## IBM unveils a 433-qubit quantum computer IBM has today unveiled a 433-qubit quantum processor – progress in the field is accelerating.

One of the example uses of quantum computers is prime factorisation, which they can do much faster than can classical computers. One reason this is of interest is that the security of public key encryption – used everywhere on the net, from LinkedIn to banks – depends on the computational difficulty of prime factorisation.

To break a 2048-bit RSA public key would take trillions of years on a classical computer. A paper published last year argued that a 2048-bit RSA public key could be cracked in 8 hours on a quantum computer. However, that would require 20,000,000 qubits – rather more than the 433 announced today. So, our secrets seem to be safe for a while yet.

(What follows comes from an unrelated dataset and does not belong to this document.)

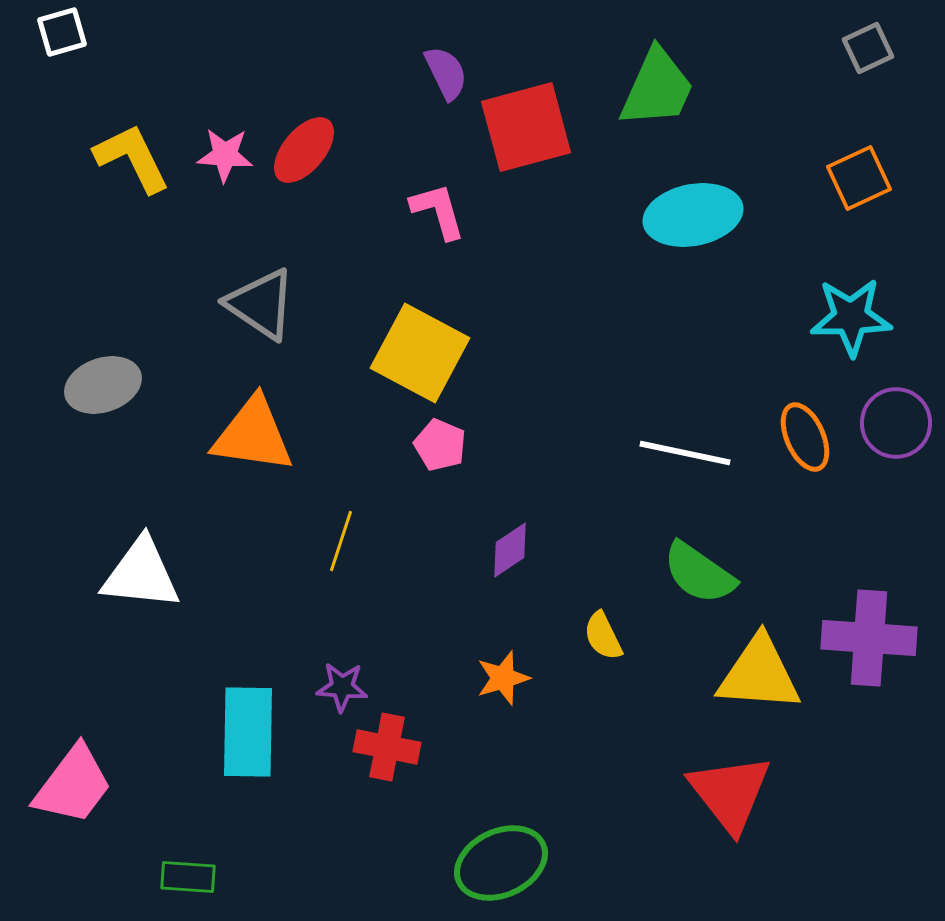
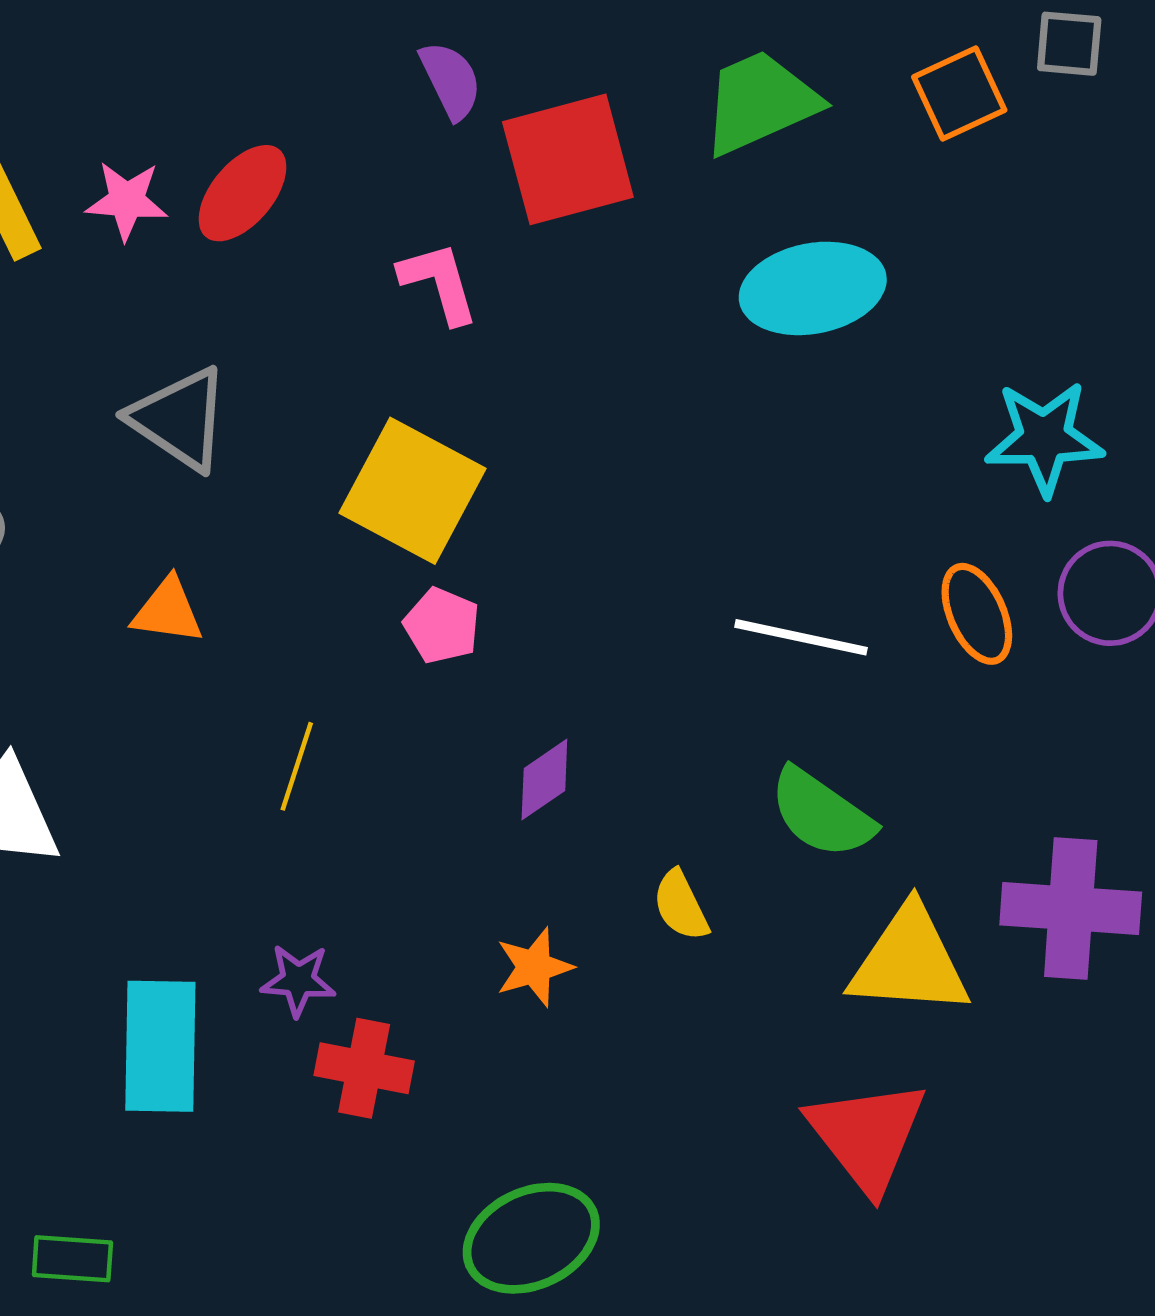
gray square: (868, 48) -> (1069, 44), turned 30
green trapezoid: (657, 88) -> (760, 102), turned -138
orange square: (859, 178) -> (959, 93), moved
orange triangle: (253, 435) -> (168, 611), size x0.6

## Quantum key distribution using BB84 Suppose Alice has a secret message she wants to send to Bob. They have two information channels: a quantum channel (e.g., Bob is able to detect polarised photons sent by Alice from a satellite) and a two-way unsecure classical channel (e.g., unencrypted email). Let’s assume that the message and key are both encoded using binary and the key is a one-time pad. They will eventually XOR message and key to encrypt and decrypt the message.

BB84 (Bennett & Brassard, 1984) is an approach to quantum key distribution that allows Alice to send an encryption key to Bob and for them to verify with a high level of confidence that the key hasn’t been intercepted. Once convinced that the key was sent securely, Alice can use it to encrypt the secret message and send it over the unsecure classical channel. Bob safely decrypts at the other side.

BB84 takes advantages of three related features of quantum mechanics.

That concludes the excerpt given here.